Lo que se dice, lo que se calla

Dama de sociedad casada con político conservador y madre de adolescente prepara fiesta en casa para amigos y conocidos. La situación de partida puede ser similar a la de los telefilmes de sobremesa, pero la maestría que Virginia Woolf despliega en “La señora Dalloway” (1925) hace de esta novela una joya literaria.

No es tanto lo que cuenta aquí Woolf (Inglaterra, 1882-1941) como cómo lo cuenta. Así, hace que compartan párrafo y página, coloca a pie de igualdad lo que se dice, esto es, el diálogo, y lo que cada cual se calla, pero que bulle en su mente -y a lo que los lectores tenemos acceso-, y que no siempre corresponde con lo que acaba haciéndose. De hecho, y tal y como expone Woolf en esta novela, los seres humanos incurrimos con extraordinaria frecuencia en enormes contradicciones entre lo pensado/lo sentido, lo dicho, lo hecho, que sazonan de no poca angustia e insatisfacción nuestro día a día.

Woolf muestra de manera clara y rotunda lo que en verdad queremos decir cuando decimos las cosas, incluso también cuando anhelamos justo lo contrario de lo expresado.

Además del hábil manejo del fluir de la conciencia destila genialidad en cómo cose una escena con otra recurriendo, por ejemplo, al espacio. Los personajes que tejen la historia, aun no conociéndose muchos entre sí o no siendo conscientes de la presencia de los otros, comparten contexto, se mueven en los mismos escenarios y esto permite que en ningún momento se baje el telón, esto es, que Woolf se vea en la obligación de organizar su obra en capítulos.

“La señora Dalloway” prueba tanto el profundo conocimiento del ser humano (de lo que siente, lo que cuenta, lo que oculta) por parte de Virginia Woolf, como su enorme capacidad narrativa.

Otros aspectos interesantes

Personajes

Decir que Clarissa Dalloway es el trasunto de Virginia Woolf es quedarse bien corto.
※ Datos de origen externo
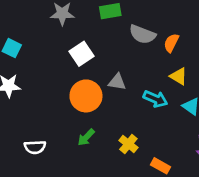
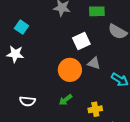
white square: (82, 54) -> (81, 41), moved
yellow cross: (128, 144) -> (95, 109), turned 32

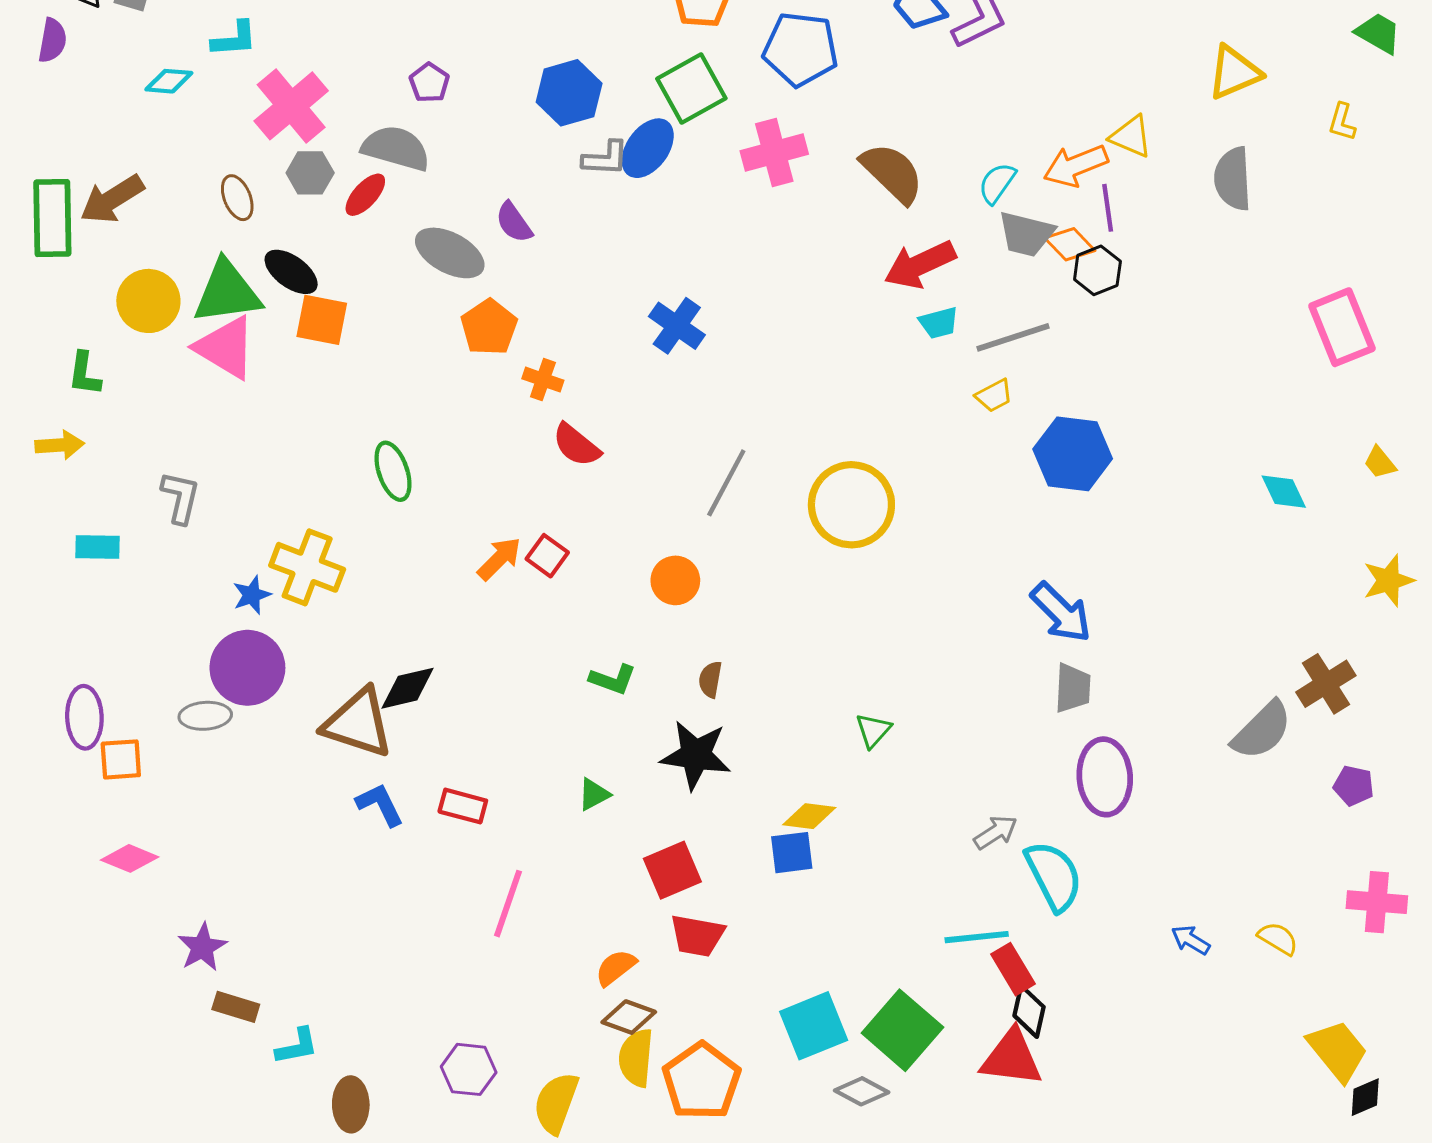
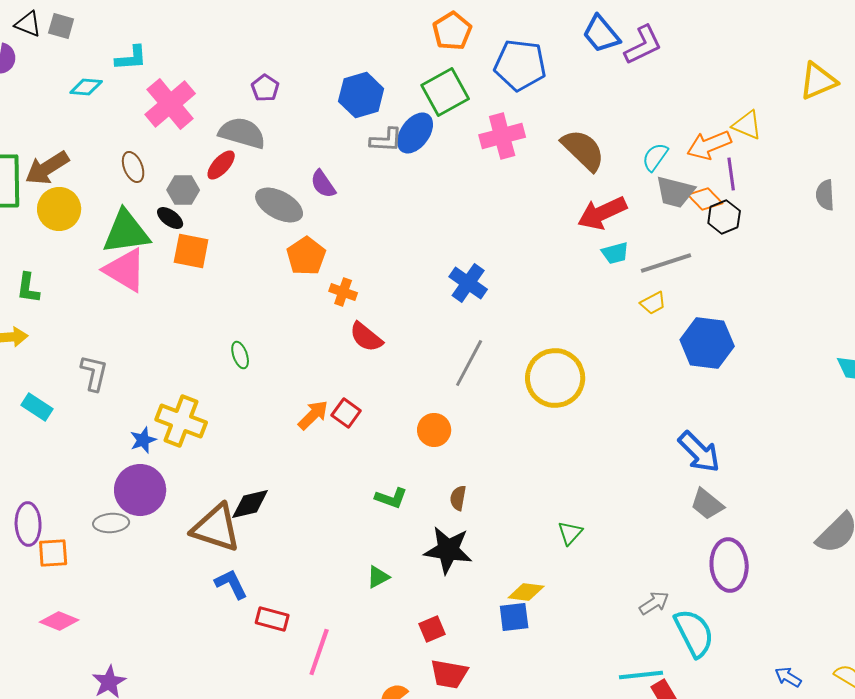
gray hexagon: (310, 173) -> (183, 190), moved
gray semicircle: (1233, 179) -> (825, 195), moved, size x0.7
black ellipse: (291, 272) -> (170, 218), size x0.7
yellow circle: (148, 301) -> (59, 209), moved
blue cross: (677, 326) -> (468, 283), moved
green ellipse: (393, 471) -> (240, 355), size x0.7
cyan rectangle: (98, 547) -> (37, 407), turned 32
gray trapezoid: (1073, 688) -> (707, 504), turned 126
red rectangle: (463, 806) -> (272, 619), moved
red square: (672, 870) -> (432, 629), size x0.7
Todo en esta obra es Virginia Woolf, todo está impregnado de ella. Sus miedos, sus inseguridades, su fuerza, su sensibilidad están en el haz y el envés de cada personaje, pero también en el brío o palidez de los árboles o en la claridad u opacidad del cielo que describe, o en el ritmo ahora enérgico, ahora tranquilo, de la ciudad que sirve como escenario. Está en cada mínimo detalle que compone el todo.

Por supuesto que hay mucho de Virginia Woolf en Clarissa Dalloway y Septimus Warren Smith. Ambos caminan sobre la cuerda floja, frágiles y resistentes al mismo tiempo. Sus historias convergen cuando ambos se encuentran al borde del precipicio y, estando en esa posición, esperan a que llegue esa señal que les impida (Clarissa) o no (Septimus) dejarse llevar por sus impulsos. Virginia sacrificó a Septimus para que Clarissa viviera, y con ella, lo hiciera ella también. No son antagonistas, si bien la evolución de sus pensamientos sigue direcciones opuestas.

“Pero ¡qué noche tan extraordinaria! De alguna forma, [Clarissa] se sentía muy cerca de él, del joven que se había suicidado. Se alegraba de que lo hubiera hecho; que lo hubiera tirado todo por la borda, mientras ellos seguían viviendo”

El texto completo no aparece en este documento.